FIG. 2 is a side view mainly showing a CCD camera among the components of the measuring apparatus according to the embodiment of the present invention.
[Explanation of symbols]
1 ... Total station 2 ... Remote operation means (operation means)
3 ... turning means 4 ... CCD camera (image photographing means)
5. Computer screen (image display means)
6 ... collimation position display means 7 ... collimation direction setting means 8 ... data transmission means 11 ... reinforced concrete mount 12 ... steel support leg 13 ... hood member 14 ... roof member 21 ... keyboard 22 ... computer 31 ... input interface 32 ... output Interface 41 ... CPU (Central Processing Unit)

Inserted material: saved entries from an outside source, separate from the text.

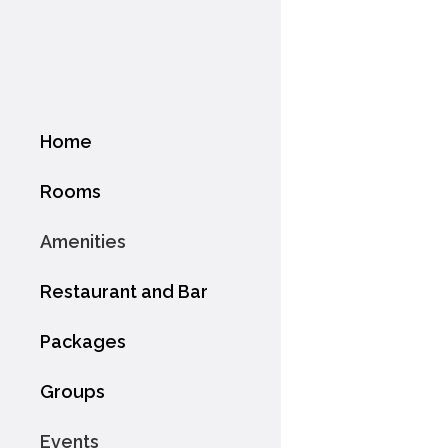
Home
Rooms
Amenities
Restaurant and Bar
Packages
Groups
Events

42 ... RAM (Random Access Memory)
43 ... ROM (Read Only Memory)
51: Part where horizontal axis is supported 52 ... Part where collimation axis is supported S: Steep slope O ... Machine operator

Claims (2)

A non-prism type total station installed facing the measurement object,
Operation means for performing operations other than the setting of the collimation direction in the operation of the total station;
Each part of the total station, a turning means for turning the part where the horizontal axis is supported around the vertical axis, and turning the part where the collimation axis is supported around the horizontal axis;
An image photographing means provided integrally with a portion where the collimation axis is supported, and an optical axis is set parallel to the collimation axis at a constant interval;
Image display means for displaying an image photographed by the image photographing means in real time at a place where the operation is performed;
Based on the coordinate data of the position to be measured specified on the image using the input means, the turning means is controlled so as to collimate the point on the measurement object corresponding to the position, and the total station Collimation direction setting means for setting a collimation direction ;
Collimation position display means for displaying on the image a position corresponding to a point on the measurement target that the total station collimates;
A measuring device comprising: The measurement apparatus according to claim 1, wherein the total station includes data transmission means for transmitting measurement data.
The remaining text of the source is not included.